◆ TO DO: Please copy out the entries below exactly, beginning with the line that contains "Halse et ça" and ending with the line that contains "Sonuç olarak, Türkiye’nin", and include nothing outside that span.

======== DATA FOR THIS EXERCISE ========

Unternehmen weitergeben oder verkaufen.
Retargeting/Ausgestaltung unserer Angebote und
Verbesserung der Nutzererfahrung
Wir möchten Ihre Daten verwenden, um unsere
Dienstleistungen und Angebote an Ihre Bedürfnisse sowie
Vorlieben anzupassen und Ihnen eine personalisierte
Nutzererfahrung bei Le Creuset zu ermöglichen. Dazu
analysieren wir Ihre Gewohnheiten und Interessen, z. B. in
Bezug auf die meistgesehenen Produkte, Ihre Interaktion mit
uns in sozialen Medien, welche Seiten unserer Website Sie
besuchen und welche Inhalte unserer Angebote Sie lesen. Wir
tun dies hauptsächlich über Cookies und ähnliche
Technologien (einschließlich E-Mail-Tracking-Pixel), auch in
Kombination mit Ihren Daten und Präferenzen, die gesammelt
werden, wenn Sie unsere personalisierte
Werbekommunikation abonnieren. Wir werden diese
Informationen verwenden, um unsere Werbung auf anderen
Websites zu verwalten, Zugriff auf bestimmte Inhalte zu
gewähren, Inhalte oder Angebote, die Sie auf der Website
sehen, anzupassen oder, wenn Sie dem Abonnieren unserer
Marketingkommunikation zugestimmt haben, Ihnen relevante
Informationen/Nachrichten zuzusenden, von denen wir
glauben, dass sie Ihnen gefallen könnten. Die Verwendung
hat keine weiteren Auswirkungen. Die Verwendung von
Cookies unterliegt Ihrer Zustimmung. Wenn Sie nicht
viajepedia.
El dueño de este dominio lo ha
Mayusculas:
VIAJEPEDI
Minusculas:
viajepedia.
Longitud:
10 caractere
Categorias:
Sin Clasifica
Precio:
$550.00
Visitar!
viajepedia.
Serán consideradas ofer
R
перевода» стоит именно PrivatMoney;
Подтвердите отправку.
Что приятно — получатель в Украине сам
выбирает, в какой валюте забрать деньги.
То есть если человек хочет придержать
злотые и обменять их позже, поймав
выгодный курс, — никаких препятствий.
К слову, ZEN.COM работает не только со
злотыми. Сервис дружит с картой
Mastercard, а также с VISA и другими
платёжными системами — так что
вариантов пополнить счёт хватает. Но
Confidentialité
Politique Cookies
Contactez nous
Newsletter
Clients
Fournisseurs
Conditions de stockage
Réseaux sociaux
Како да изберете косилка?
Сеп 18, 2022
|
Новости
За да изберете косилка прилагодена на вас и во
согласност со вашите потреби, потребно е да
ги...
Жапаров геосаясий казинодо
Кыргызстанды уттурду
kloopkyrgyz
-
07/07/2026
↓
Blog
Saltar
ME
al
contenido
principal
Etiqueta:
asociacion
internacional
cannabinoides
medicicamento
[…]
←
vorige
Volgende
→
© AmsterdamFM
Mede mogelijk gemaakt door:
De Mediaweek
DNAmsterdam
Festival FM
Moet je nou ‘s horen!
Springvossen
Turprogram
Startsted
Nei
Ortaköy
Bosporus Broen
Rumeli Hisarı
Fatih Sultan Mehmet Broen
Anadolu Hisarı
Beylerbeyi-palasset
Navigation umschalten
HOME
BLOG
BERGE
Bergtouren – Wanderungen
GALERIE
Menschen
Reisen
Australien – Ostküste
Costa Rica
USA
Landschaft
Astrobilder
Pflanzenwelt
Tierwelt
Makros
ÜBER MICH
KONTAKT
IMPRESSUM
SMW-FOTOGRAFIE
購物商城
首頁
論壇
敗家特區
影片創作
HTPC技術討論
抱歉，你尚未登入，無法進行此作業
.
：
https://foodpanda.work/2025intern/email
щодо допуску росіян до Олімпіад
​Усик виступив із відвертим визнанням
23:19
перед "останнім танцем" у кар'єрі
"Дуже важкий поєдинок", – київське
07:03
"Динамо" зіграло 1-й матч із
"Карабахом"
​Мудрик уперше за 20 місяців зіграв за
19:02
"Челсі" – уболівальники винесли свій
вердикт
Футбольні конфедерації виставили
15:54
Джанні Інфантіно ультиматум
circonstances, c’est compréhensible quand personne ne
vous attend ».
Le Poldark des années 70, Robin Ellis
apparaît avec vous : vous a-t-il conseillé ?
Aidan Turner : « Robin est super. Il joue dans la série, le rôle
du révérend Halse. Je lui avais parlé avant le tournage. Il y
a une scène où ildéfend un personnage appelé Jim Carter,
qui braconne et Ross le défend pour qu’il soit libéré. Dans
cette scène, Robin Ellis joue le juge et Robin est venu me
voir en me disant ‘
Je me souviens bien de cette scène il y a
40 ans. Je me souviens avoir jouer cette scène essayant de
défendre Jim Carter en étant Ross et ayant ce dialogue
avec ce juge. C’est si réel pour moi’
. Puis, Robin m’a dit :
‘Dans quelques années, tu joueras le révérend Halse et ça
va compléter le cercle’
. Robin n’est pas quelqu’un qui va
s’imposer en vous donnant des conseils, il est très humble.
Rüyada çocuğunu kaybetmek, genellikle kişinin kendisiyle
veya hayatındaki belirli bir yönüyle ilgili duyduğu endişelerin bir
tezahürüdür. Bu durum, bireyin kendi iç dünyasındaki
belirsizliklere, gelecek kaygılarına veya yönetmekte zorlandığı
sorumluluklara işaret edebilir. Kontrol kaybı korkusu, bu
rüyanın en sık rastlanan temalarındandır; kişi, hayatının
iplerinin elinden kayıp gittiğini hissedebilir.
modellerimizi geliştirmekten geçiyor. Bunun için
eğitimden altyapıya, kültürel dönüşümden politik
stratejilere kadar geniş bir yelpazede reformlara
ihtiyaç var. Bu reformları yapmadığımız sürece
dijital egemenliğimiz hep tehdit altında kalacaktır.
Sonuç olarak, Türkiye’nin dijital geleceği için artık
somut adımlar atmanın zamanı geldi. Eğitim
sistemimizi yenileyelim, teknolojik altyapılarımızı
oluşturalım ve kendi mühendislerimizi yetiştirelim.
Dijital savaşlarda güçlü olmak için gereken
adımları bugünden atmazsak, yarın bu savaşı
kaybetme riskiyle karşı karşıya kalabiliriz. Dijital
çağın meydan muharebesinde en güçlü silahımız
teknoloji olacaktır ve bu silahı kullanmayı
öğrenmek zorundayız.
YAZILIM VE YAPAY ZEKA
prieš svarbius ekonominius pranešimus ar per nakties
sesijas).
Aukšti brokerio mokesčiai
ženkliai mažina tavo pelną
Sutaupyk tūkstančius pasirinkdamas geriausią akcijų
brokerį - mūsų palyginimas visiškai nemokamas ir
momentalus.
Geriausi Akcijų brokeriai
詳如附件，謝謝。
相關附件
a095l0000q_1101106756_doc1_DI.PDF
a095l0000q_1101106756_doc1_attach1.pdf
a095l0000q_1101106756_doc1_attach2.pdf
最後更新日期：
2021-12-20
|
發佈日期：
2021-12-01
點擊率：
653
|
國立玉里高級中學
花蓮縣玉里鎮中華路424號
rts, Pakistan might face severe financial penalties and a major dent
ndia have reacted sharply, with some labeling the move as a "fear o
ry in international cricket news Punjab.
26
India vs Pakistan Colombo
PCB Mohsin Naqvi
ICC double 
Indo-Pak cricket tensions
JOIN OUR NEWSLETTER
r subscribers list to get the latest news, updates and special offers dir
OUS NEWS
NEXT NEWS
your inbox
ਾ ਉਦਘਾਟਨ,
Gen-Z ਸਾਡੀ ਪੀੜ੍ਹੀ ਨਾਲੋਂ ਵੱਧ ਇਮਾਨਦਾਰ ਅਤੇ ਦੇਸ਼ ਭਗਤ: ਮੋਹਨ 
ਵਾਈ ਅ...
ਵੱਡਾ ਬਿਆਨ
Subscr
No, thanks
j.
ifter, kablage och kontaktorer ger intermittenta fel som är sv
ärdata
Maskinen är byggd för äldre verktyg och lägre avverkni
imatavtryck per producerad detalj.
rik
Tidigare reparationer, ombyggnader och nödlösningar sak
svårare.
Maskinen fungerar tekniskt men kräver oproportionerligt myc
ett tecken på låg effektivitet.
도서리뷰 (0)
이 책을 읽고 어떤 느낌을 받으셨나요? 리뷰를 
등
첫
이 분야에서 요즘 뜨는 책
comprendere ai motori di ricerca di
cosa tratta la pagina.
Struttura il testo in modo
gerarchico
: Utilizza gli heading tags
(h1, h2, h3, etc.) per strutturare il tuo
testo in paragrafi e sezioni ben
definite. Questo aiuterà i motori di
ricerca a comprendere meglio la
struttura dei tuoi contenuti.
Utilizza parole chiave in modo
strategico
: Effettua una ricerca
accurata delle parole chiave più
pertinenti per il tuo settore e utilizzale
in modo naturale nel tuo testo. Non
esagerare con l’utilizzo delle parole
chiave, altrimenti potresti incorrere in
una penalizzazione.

========

◆ ANSWER TO THE PROBLEM:
‘Dans quelques années, tu joueras le révérend Halse et ça
va compléter le cercle’
. Robin n’est pas quelqu’un qui va
s’imposer en vous donnant des conseils, il est très humble.
Rüyada çocuğunu kaybetmek, genellikle kişinin kendisiyle
veya hayatındaki belirli bir yönüyle ilgili duyduğu endişelerin bir
tezahürüdür. Bu durum, bireyin kendi iç dünyasındaki
belirsizliklere, gelecek kaygılarına veya yönetmekte zorlandığı
sorumluluklara işaret edebilir. Kontrol kaybı korkusu, bu
rüyanın en sık rastlanan temalarındandır; kişi, hayatının
iplerinin elinden kayıp gittiğini hissedebilir.
modellerimizi geliştirmekten geçiyor. Bunun için
eğitimden altyapıya, kültürel dönüşümden politik
stratejilere kadar geniş bir yelpazede reformlara
ihtiyaç var. Bu reformları yapmadığımız sürece
dijital egemenliğimiz hep tehdit altında kalacaktır.
Sonuç olarak, Türkiye’nin dijital geleceği için artık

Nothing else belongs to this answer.